RECORDS FOR THE EXERCISE:
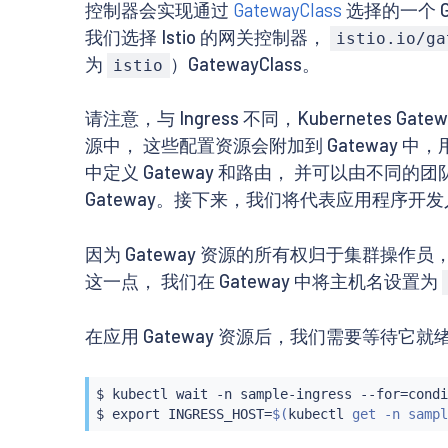
控制器会实现通过
GatewayClass
选择的一个 G
我们选择 Istio 的网关控制器，
istio.io/ga
为
）GatewayClass。
istio
请注意，与 Ingress 不同，Kubernetes G
源中， 这些配置资源会附加到 Gateway 
中定义 Gateway 和路由， 并可以由不
Gateway。接下来，我们将代表应用程序开发人员在
因为 Gateway 资源的所有权归于集群操作员
这一点， 我们在 Gateway 中将主机名设置为
在应用 Gateway 资源后，我们需要等待
$ 
kubectl
wait
 -n sample-ingress --for
=
condi
$ 
export
 INGRESS_HOST
=
$(
kubectl
 get -n sampl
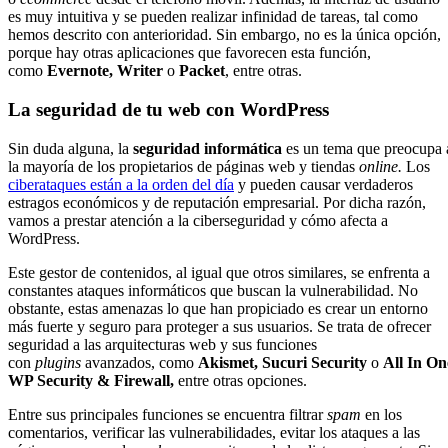
es muy intuitiva y se pueden realizar infinidad de tareas, tal como
hemos descrito con anterioridad. Sin embargo, no es la única opción,
porque hay otras aplicaciones que favorecen esta función,
como
Evernote, Writer
o
Packet
, entre otras.
La seguridad de tu web con WordPress
Sin duda alguna, la
seguridad informática
es un tema que preocupa 
la mayoría de los propietarios de páginas web y tiendas
online.
Los
ciberataques están a la orden del día
y pueden causar verdaderos
estragos económicos y de reputación empresarial. Por dicha razón,
vamos a prestar atención a la ciberseguridad y cómo afecta a
WordPress.
Este gestor de contenidos, al igual que otros similares, se enfrenta a
constantes ataques informáticos que buscan la vulnerabilidad. No
obstante, estas amenazas lo que han propiciado es crear un entorno
más fuerte y seguro para proteger a sus usuarios. Se trata de ofrecer
seguridad a las arquitecturas web y sus funciones
con
plugins
avanzados, como
Akismet, Sucuri Security
o
All In On
WP Security & Firewall,
entre otras opciones.
Entre sus principales funciones se encuentra filtrar
spam
en los
comentarios, verificar las vulnerabilidades, evitar los ataques a las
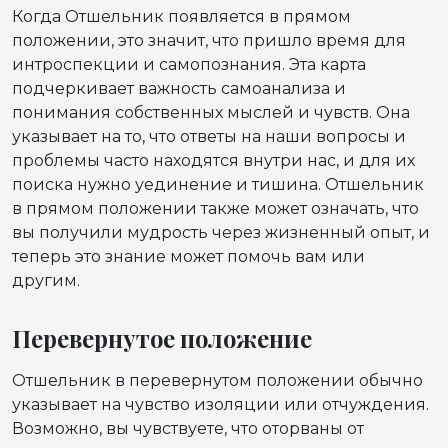
Когда Отшельник появляется в прямом
положении, это значит, что пришло время для
интроспекции и самопознания. Эта карта
подчеркивает важность самоанализа и
понимания собственных мыслей и чувств. Она
указывает на то, что ответы на наши вопросы и
проблемы часто находятся внутри нас, и для их
поиска нужно уединение и тишина. Отшельник
в прямом положении также может означать, что
вы получили мудрость через жизненный опыт, и
теперь это знание может помочь вам или
другим.
Перевернутое положение
Отшельник в перевернутом положении обычно
указывает на чувство изоляции или отчуждения.
Возможно, вы чувствуете, что оторваны от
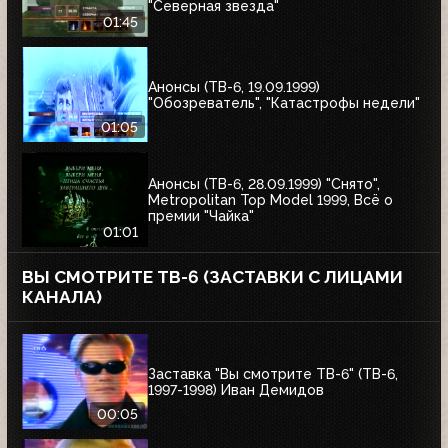
"Северная звезда"
01:45
Анонсы (ТВ-6, 19.09.1999)
"Обозреватель", "Катастрофы недели"
01:05
Анонсы (ТВ-6, 28.09.1999) "Снято",
Metropolitan Top Model 1999, Всё о
премии "Чайка"
01:01
ВЫ СМОТРИТЕ ТВ-6 (ЗАСТАВКИ С ЛИЦАМИ
КАНАЛА)
Заставка "Вы смотрите ТВ-6" (ТВ-6,
1997-1998) Иван Демидов
00:05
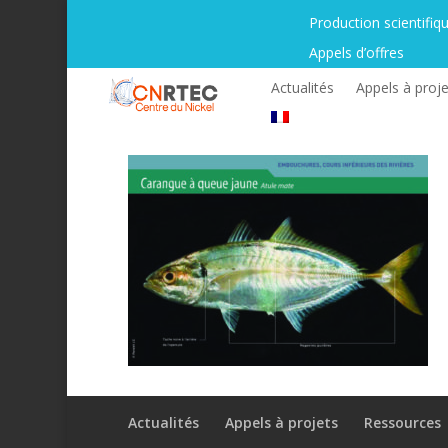
Production scientifiq
Appels d’offres
Actualités
Appels à proje
Actualités
Appels à projets
Ressources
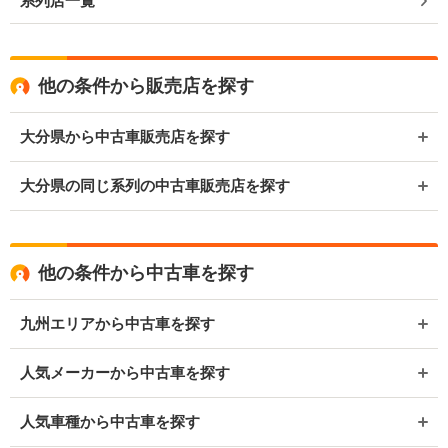
系列店一覧
他の条件から販売店を探す
大分県から中古車販売店を探す
大分県の同じ系列の中古車販売店を探す
他の条件から中古車を探す
九州エリアから中古車を探す
人気メーカーから中古車を探す
人気車種から中古車を探す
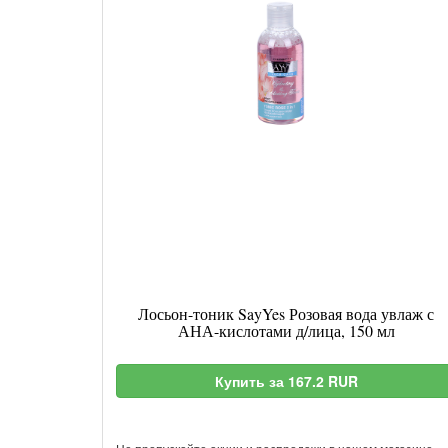
Лосьон-тоник SayYes Розовая вода увлаж с
АНА-кислотами д/лица, 150 мл
Купить за 167.2 RUR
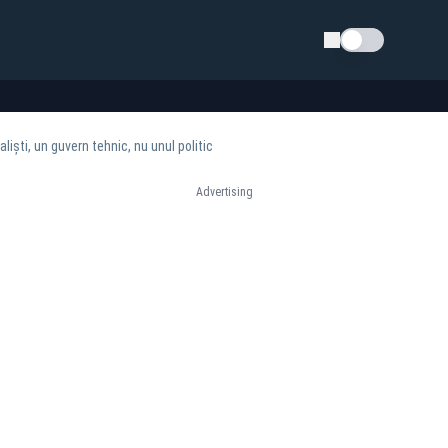
Schimba tema
ști, un guvern tehnic, nu unul politic
Advertising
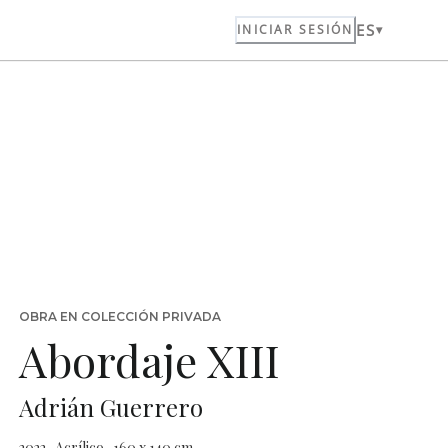
ES
INICIAR SESIÓN
OBRA EN COLECCIÓN PRIVADA
Abordaje XIII
Adrián Guerrero
2022 · Acrílico · 160 x 140 cm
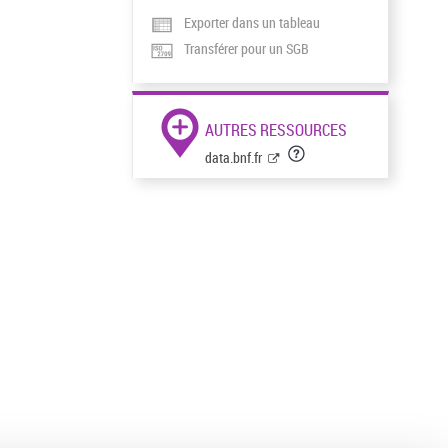
Exporter dans un tableau
Transférer pour un SGB
AUTRES RESSOURCES
data.bnf.fr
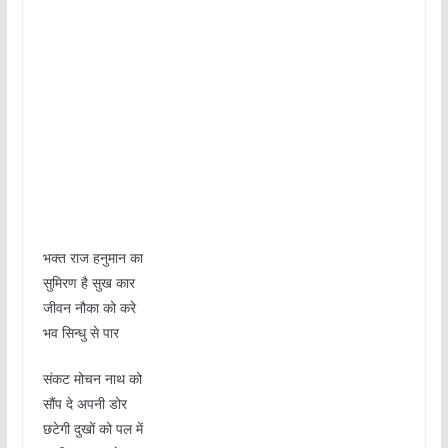
भक्त राज हनुमान का
सुमिरण है सुख कार
जीवन नौका को करे
भव सिन्धु से पार
संकट मोचन नाथ को
सौंप दे अपनी डोर
छटेगी दुखों को पल में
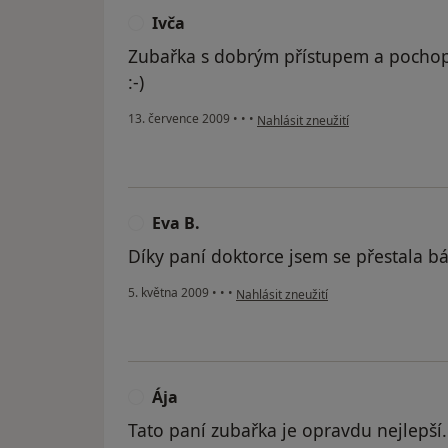
Ivča
I
Zubařka s dobrým přístupem a pochope
:-)
podle názoru uživatele Ivča
13. července 2009
•
•
•
Nahlásit zneužití
Eva B.
E
Díky paní doktorce jsem se přestala bá
podle názoru uživatele Eva B.
5. května 2009
•
•
•
Nahlásit zneužití
Ája
Á
Tato paní zubařka je opravdu nejlepší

REQUIRED WORK: Every line from the one containing "поиска нужно уединение и тишина. Отшельник" through the last line of the records is to be reproduced exactly, with pictures left out and nothing else given.

EXPECTED ANSWER:
поиска нужно уединение и тишина. Отшельник
в прямом положении также может означать, что
вы получили мудрость через жизненный опыт, и
теперь это знание может помочь вам или
другим.
Перевернутое положение
Отшельник в перевернутом положении обычно
указывает на чувство изоляции или отчуждения.
Возможно, вы чувствуете, что оторваны от
"Северная звезда"
01:45
Анонсы (ТВ-6, 19.09.1999)
"Обозреватель", "Катастрофы недели"
01:05
Анонсы (ТВ-6, 28.09.1999) "Снято",
Metropolitan Top Model 1999, Всё о
премии "Чайка"
01:01
ВЫ СМОТРИТЕ ТВ-6 (ЗАСТАВКИ С ЛИЦАМИ
КАНАЛА)
Заставка "Вы смотрите ТВ-6" (ТВ-6,
1997-1998) Иван Демидов
00:05
Production scientifiq
Appels d’offres
Actualités
Appels à proje
Actualités
Appels à projets
Ressources
系列店一覧
他の条件から販売店を探す
大分県から中古車販売店を探す
大分県の同じ系列の中古車販売店を探す
他の条件から中古車を探す
九州エリアから中古車を探す
人気メーカーから中古車を探す
人気車種から中古車を探す
Лосьон-тоник SayYes Розовая вода увлаж с
АНА-кислотами д/лица, 150 мл
Купить за 167.2 RUR
Schimba tema
ști, un guvern tehnic, nu unul politic
Advertising
ES
INICIAR SESIÓN
OBRA EN COLECCIÓN PRIVADA
Abordaje XIII
Adrián Guerrero
2022 · Acrílico · 160 x 140 cm
Exporter dans un tableau
Transférer pour un SGB
AUTRES RESSOURCES
data.bnf.fr
भक्त राज हनुमान का
सुमिरण है सुख कार
जीवन नौका को करे
भव सिन्धु से पार
संकट मोचन नाथ को
सौंप दे अपनी डोर
छटेगी दुखों को पल में
Ivča
I
Zubařka s dobrým přístupem a pochope
:-)
podle názoru uživatele Ivča
13. července 2009
•
•
•
Nahlásit zneužití
Eva B.
E
Díky paní doktorce jsem se přestala bá
podle názoru uživatele Eva B.
5. května 2009
•
•
•
Nahlásit zneužití
Ája
Á
Tato paní zubařka je opravdu nejlepší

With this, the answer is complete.